Similarity search is the task of identifying, in a collection of items, the ones that are “similar” to a given
query item. This task has a range of important applications (e.g. in information retrieval, pattern
recognition, statistics, and machine learning) where data sets are often big, high dimensional, and
possibly noisy. State-of-the-art methods for similarity search offer only weak guarantees when faced with
big data. Either the space overhead is excessive (1000s of times larger than the space for the data itself),
or the work needed to report the similar items may be comparable to the work needed to go through all
items (even if just a tiny fraction of the items are similar). As a result, many applications have to resort to
the use of ad-hoc solutions with only weak theoretical guarantees.
This proposal aims at strengthening the theoretical foundation of scalable similarity search, and
developing novel practical similarity search methods backed by theory. In particular we will:
- Leverage new types of embeddings that are kernelized, asymmetric, and complex-valued.
- Consider statistical models of noise in data, and design similarity search data structures whose
performance guarantees are phrased in statistical terms.
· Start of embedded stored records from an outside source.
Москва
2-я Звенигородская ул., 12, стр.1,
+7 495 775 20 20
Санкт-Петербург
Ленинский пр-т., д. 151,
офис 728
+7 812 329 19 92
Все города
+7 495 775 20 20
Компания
- Build a new theory of the communication complexity of distributed, dynamic similarity search,
emphasizing the communication bottleneck present in modern computing infrastructures.
The objective is to produce new methods for similarity search that are: 1) Provably robust, 2) scalable
to large and high-dimensional data sets, 3) substantially more resource efficient than current state-ofthe-
art solutions, and 4) able to provide statistical guarantees on query answers.
The study of similarity search has been an incubator for techniques (e.g. locality-sensitive hashing and
random projections) that have wide-ranging applications. The new techniques developed in this project
are likely to have significant impacts beyond similarity search.